Larry David killed the black swan with a single mighty swing of his golf club. The bird was charging with rage in its eyes, and he reacted to the attack out of instinct. Problem is, that black swan was the beloved pet of course owner Mr. Takahashi. The black swan appears on Ocean View’s logo, a black-swanned shield, and on the napkins in the lavish dining house. The black swan roamed Ocean View with impunity, until Larry leveled the death blow.
“The Black Swan” is my favorite Curb Your Enthusiasm episode. It appeared like an interlude during the Seinfeld reunion season a few years ago. “Let me explain something to you, moron,” Larry says, over fruit. “Swan killers leave. People who aren’t swan killers stay. Have a little lunch. Enjoy themselves. Socialize. Get to know the members. There’s nothing wrong. Get it?” He grips a butter knife in his fist like a threat.
Earlier, on the course, Larry confronted another golfer whose slow play was ruining the game. That confrontation ended thusly:
“Where’s your wife?”
“Fuck you, Norm!”
Norm had a heart attack right after that and died.
The Daily Show with Jon Stewart once suggested that Barack Obama spends some of his time as president “bucket listing.” Last week it was reported Obama went golfing with Larry David. I am going to guess Obama made reference to the black swan. POTUS probably kept doing some small, annoying thing to piss Larry off.
Larry David was also in the news for this reason: According to Wealth-X’s research, revenues from Curb Your Enthusiasm plus the bounty of a fifth Seinfeld syndication deal earlier this year have David sitting at $900 million in net worth. As such, he is the “wealthiest comedian” ahead of Seinfeld ($800 million), Letterman ($390M), Cosby ($360M) and Sandler ($290M).
Nine hundred million. Well done. A comedian writer does not make $900 million without being funny.
David co-created Seinfeld with Jerry Seinfeld. Seinfeld will be funny forever because it went for laughs nonstop and succeeded so much more often than it failed. If I ever own my own ski hill, all the runs will be named after Seinfeld jokes: Sponge-worthy, Festivus, Master of Your Domain, Death Blow, Assman, Serenity Now, The Moops, Soup Nazi, Big Salad, etc.
There’s a great new HBO movie called “Clear History.” Larry David is the star, playing a guy exactly like himself. He’s a marketing whiz who gets so upset about the name his corporation is giving its new car (Howard) that he quits in protest, costing himself a billion-dollar fortune. He changes his name, moves to Martha’s Vineyard, and makes a nice, quiet life for himself.
He is surrounded by hilarious characters, including my favorite actor from Curb Your Enthusiasm, JB Smoove. (“Step out that asshole, Larry. Don’t ever close that mother fucker.”)

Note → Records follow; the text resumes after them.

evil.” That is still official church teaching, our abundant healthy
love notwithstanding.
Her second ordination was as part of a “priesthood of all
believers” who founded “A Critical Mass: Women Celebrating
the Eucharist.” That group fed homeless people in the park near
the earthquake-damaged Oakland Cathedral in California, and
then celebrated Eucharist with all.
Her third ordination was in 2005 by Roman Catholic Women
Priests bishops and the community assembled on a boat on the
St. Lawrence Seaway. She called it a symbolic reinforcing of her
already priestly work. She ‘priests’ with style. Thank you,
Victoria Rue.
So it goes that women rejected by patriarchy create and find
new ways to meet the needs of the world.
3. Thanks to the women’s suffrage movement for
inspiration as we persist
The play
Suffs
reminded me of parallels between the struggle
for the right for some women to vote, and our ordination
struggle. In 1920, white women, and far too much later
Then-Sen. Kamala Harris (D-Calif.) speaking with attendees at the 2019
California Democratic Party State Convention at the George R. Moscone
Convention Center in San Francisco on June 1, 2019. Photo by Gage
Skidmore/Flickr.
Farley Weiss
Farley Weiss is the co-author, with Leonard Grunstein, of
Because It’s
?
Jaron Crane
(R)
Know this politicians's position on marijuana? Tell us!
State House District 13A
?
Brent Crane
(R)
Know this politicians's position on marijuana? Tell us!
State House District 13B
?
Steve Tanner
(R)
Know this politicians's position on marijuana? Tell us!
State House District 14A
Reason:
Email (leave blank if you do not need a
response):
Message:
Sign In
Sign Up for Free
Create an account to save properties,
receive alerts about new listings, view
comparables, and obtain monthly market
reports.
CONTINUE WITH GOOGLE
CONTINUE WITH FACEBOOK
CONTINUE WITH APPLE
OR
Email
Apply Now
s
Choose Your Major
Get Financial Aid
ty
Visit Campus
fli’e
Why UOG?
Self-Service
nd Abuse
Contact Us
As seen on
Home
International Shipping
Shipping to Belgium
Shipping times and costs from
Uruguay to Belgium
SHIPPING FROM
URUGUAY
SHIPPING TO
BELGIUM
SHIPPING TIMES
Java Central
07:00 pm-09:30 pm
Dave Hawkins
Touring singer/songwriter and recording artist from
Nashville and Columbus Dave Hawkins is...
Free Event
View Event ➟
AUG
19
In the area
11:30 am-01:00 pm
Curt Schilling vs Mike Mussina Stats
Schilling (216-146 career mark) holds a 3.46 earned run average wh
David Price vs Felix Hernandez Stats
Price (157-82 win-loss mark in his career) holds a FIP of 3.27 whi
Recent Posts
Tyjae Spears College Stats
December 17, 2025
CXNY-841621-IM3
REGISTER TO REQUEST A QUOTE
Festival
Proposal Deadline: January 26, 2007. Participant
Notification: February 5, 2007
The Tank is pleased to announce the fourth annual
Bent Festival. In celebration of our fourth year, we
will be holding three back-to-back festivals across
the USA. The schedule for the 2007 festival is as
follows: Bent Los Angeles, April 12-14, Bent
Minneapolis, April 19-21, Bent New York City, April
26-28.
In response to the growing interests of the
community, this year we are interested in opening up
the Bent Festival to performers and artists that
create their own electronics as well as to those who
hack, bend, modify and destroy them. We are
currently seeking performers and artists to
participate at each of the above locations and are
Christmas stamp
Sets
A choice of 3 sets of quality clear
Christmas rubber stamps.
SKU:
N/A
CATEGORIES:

“Clear History” feels like the biggest-ever episode of Curb. It has great performances—especially from Jon Hamm, Michael Keaton, and Liev Schreiber—but the best thing about it is watching Larry David’s character interact with a huge group of unfamous friends. He’s got a pretty ex he gets along with, poker buddies who like him, a best friend with a boat. He’s at peace.
Then, of course, hijinks ensue. People get offended and there’s a big explosion inspired by “The Fountainhead.”
We never know if there’ll be another season of Curb Your Enthusiasm. Larry David doesn’t commit. I wonder if “Clear History” is him saying goodbye to this characterization of himself he’s cultivated on HBO over all these post-Seinfeld years. No one would be surprised, I bet, if he stops making TV, because he’s had such an amazing and successful run.
No one has been funnier. Nine hundred million dollars proves it.
Larry David is the funniest man alive, I think, because he has understood since Seinfeld that feelings get in the way. Those characters were not good people, and they were a riot. The best Curb Your Enthusiasms typically see him doing something terrible and covering it up without a hint of remorse. They buried the black swan under a thin layer of dead leaves. Of course it was gonna be discovered.
“Clear History” might be the most likable Larry David we’ve met, and he’s still a jerk. If this is his send-off, it’s perfect.